= Nicholas Bayard Clinch =

American military officer (1832–1888)
Major Nicholas Bayard Clinch (1832 – March 16, 1888) was an American military officer. He was commander in the army of Confederate States of America during the American Civil War, as well as a planter and inventor.

== Early life ==
Clinch was born in Louisiana, in 1832, the seventh of eight children. His father was Brevet General Duncan Lamont Clinch, a veteran of the War of 1812, Indian fighter, planter and public servant. His mother was Eliza Bayard McIntosh of Camden County, Georgia, Clinch's second wife. His older brother was Duncan L. Clinch Jr., colonel of 4th Georgia Volunteer Cavalry, Provisional Army of the Confederate States. His sister, Eliza Bayard Clinch was the wife of General Robert Anderson, the Union commander who defended Fort Sumter in April 1861.

He graduated from South Carolina College, now University of South Carolina, in 1849, the same year his father died.

== Military career ==
Clinch mustered into the Confederate army as a private in December 1862 and within a year was promoted to 1st lieutenant and regimental adjutant for the 4th Regiment, Georgia Volunteer Cavalry, commanded by his older brother Duncan, and rose to captain and commander of Clinch's Artillery Company, or "Clinch's Light Battery," which was named for him, in the fall of 1863.

Among other battles, Captain Clinch's Light Battery fought to defend Fort McAllister near Savannah, Georgia, during the Second Battle of Fort McAllister where it was stationed to provide support and to occupy field works along the route from the railroad and river to the fort during the attack by Sherman's forces on December 13, 1864.

During the siege, he was wounded at least 11 times, slashed by a sword in the face, bayoneted in the neck and arms and shot through the shoulder, continuing to fight after the fall of the fort until his wounds were so severe he could no longer stand. He was taken to a nearby plantation. His wounds were considered mortal, but he was eventually taken to a hospital at Beaufort, SC, where he struggled between life and death for three months, undergoing multiple surgeries. Eventually his brother Houston Clinch took Bayard to the family plantation where he recuperated. Houston told the New York Sun newspaper that Bayard never fully recovered his physical vigor. An obituary published in the New York Sun newspaper said Clinch "was known throughout the south as the most wounded Confederate soldier who lived to tell of the strife." He was promoted to major during his recuperation.

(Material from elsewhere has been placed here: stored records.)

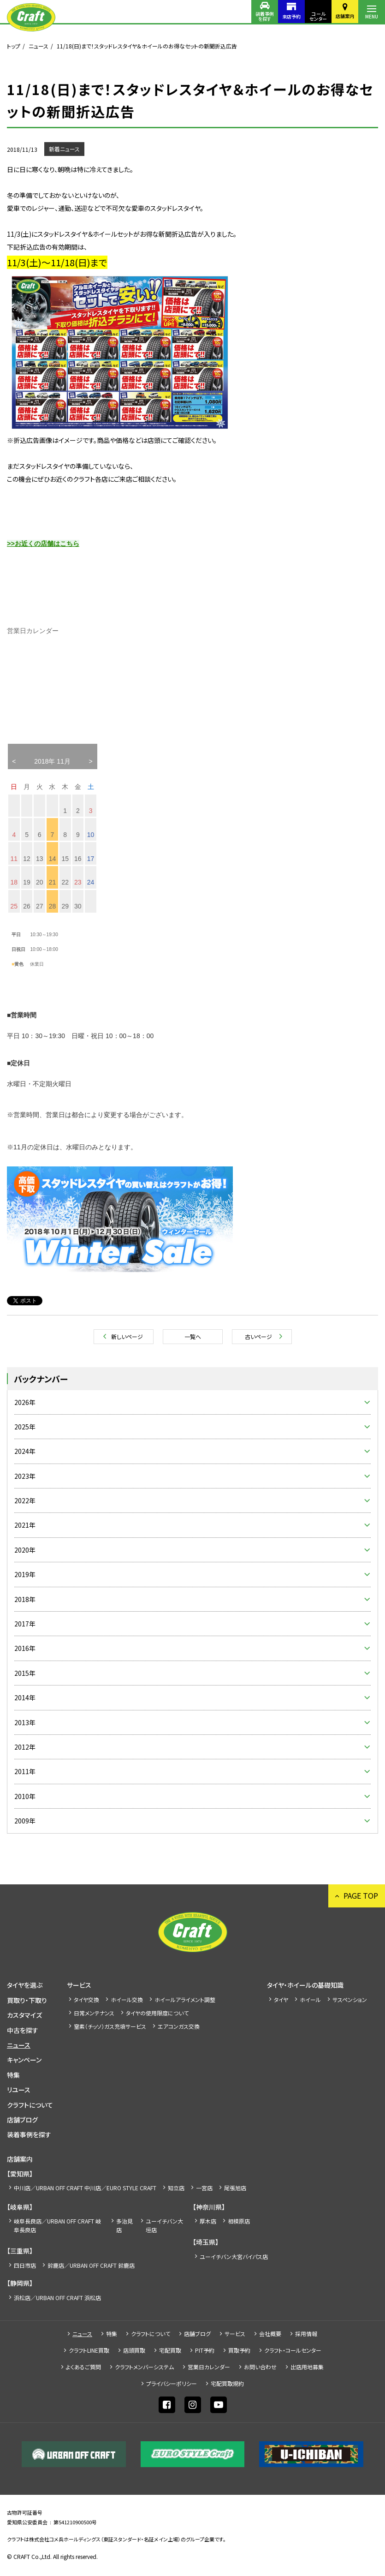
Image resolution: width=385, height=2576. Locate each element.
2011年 (25, 1771)
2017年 (25, 1623)
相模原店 (239, 2221)
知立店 (176, 2188)
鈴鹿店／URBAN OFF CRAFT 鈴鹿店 (91, 2265)
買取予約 (239, 2350)
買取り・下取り (27, 2000)
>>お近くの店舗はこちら (43, 543)
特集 (13, 2075)
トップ (13, 46)
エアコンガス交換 (179, 2026)
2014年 (25, 1697)
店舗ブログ (22, 2119)
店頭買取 (134, 2350)
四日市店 (25, 2265)
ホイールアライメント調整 (184, 1999)
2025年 (25, 1426)
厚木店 (208, 2221)
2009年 (25, 1820)
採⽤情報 (306, 2333)
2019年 (25, 1574)
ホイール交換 (127, 1999)
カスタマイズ (24, 2015)
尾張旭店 (235, 2188)
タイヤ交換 (86, 1999)
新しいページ (127, 1336)
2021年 (25, 1525)
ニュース (38, 46)
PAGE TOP (361, 1895)
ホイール (310, 1999)
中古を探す (22, 2030)
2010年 (25, 1796)
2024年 (25, 1451)
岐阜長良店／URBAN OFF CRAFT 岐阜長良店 (57, 2225)
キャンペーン (24, 2059)
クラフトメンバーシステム (144, 2367)
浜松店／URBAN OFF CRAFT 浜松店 (57, 2297)
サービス (79, 1985)
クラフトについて (30, 2105)
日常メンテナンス (94, 2013)
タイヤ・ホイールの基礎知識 (305, 1985)
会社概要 (270, 2333)
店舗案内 (345, 15)
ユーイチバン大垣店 (164, 2225)
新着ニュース (64, 149)
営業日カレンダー (209, 2367)
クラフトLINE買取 (89, 2350)
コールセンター (318, 16)
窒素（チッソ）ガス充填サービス (110, 2026)
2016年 (25, 1648)
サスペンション (349, 1999)
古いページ (258, 1336)
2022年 (25, 1500)
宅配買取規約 (227, 2383)
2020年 (25, 1549)
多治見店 (124, 2225)
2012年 (25, 1746)
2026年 (25, 1402)
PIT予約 (204, 2350)
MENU (371, 16)
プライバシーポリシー (171, 2383)
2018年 (25, 1599)
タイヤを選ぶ (24, 1985)
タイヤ (281, 1999)
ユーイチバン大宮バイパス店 (234, 2256)
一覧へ (192, 1336)
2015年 (25, 1673)
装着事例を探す (264, 16)
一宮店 (204, 2188)
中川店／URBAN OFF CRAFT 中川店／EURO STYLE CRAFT (85, 2188)
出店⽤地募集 (307, 2367)
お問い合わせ (260, 2367)
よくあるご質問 (83, 2367)
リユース (18, 2089)
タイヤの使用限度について (157, 2013)
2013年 (25, 1722)
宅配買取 (170, 2350)
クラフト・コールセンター (292, 2350)
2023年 (25, 1476)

== Post-war life and death ==
In 1883, Clinch applied to the United States Patent and Trademark Office for a patent on a new mounting system for a sulky, which featured a mechanism to isolate the movement of the horses from the passenger seat for a smoother ride. He also patented a push carriage for transporting toddlers and small children; the patent was issued two days before his death.

Nicholas Bayard Clinch died at Green Cove Springs, Florida, on March 16, 1888, aged 55 or 56, and was interred in the Clinch family vault at Bonaventure Cemetery, in Savannah, Georgia.